In Kinshasa the European Union envoy Aldo Ajello said yesterday that Europe could not recognise the authority of the Rwandan-backed Zairean rebels who have taken over a strip along the eastern frontier.

He also suggested that the planned international force for Zaire should have the mandate to help the government to reassert its authority in the area.

Britain, France and Spain said earlier yesterday that they expected the mission to go ahead with a redefined plan to open up humanitarian corridors to aid refugees.

After three days at full flood, the flow of refugees out of Zaire into Rwanda slowed yesterday, with the United Nations High Commissioner for Refugees estimating that some 500,000 Hutu refugees were already home. "We have a 60-km human caterpillar moving from Gisenyi to the other side of Ruhengeri," a UNHCR spokesman, Ray Wilkinson, said.

Zaire's Tutsi rebels, who have close links with Kigali, also announced they would open a corridor in the Bukavu region so that tens of thousands of other refugees could also return.
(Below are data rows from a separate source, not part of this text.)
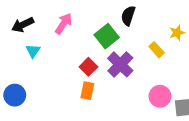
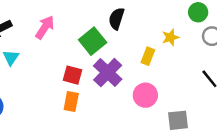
yellow rectangle: (157, 50) -> (148, 56), turned 63
red square: (88, 67) -> (72, 75), turned -30
pink circle: (160, 96) -> (145, 95), moved

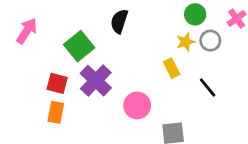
black semicircle: (116, 19) -> (119, 21), moved
yellow star: (170, 37) -> (185, 42), moved
yellow rectangle: (148, 56) -> (172, 68), moved, turned -48

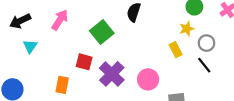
gray circle: (210, 41) -> (206, 43), moved
purple cross: (96, 81) -> (112, 74), moved
orange rectangle: (56, 112) -> (62, 85), moved

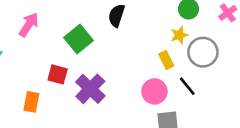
gray circle: (206, 43) -> (203, 52), size x1.5
black line: (204, 65) -> (187, 86), moved
pink circle: (148, 79) -> (154, 91), moved

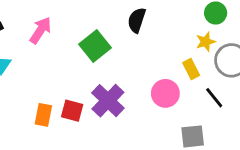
red square: (58, 74) -> (72, 111), moved
pink circle: (154, 91) -> (165, 93), moved

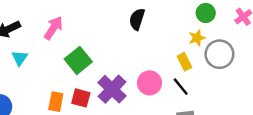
green square: (95, 46) -> (78, 60), moved
pink circle: (165, 93) -> (150, 83), moved
black line: (214, 98) -> (181, 87), moved

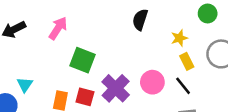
yellow star: (197, 38) -> (179, 38), moved
cyan triangle: (20, 58) -> (25, 85), moved
green square: (78, 60) -> (82, 60), turned -30

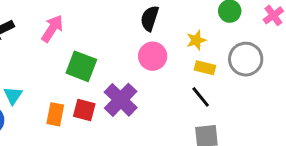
yellow rectangle: (187, 61) -> (205, 68), turned -49
pink circle: (152, 82) -> (153, 56), moved

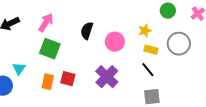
black semicircle: (150, 18) -> (87, 31), moved
green square: (81, 66) -> (50, 49), moved
purple cross: (121, 100) -> (107, 77), moved

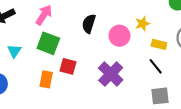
yellow star: (145, 31) -> (142, 24), moved
cyan triangle: (19, 69) -> (14, 51), moved
red square: (68, 79) -> (68, 66), moved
More than 200 refugees were chased from a Red Cross hospital in Gisenyi by men wielding sticks on the orders of the Rwandan government. They were loaded into a lorry and taken to a refugee camp further inland. The attack came as the Medecins sans Frontieres charity announced 50 confirmed cases of cholera among the refugees.

Meanwhile, a Swiss Foreign Ministry spokesman said yesterday that Switzerland has denied a visa to Zaire's ailing ruler, Mobutu Sese Seko, who is in France and wants to return to the country for medical treatment.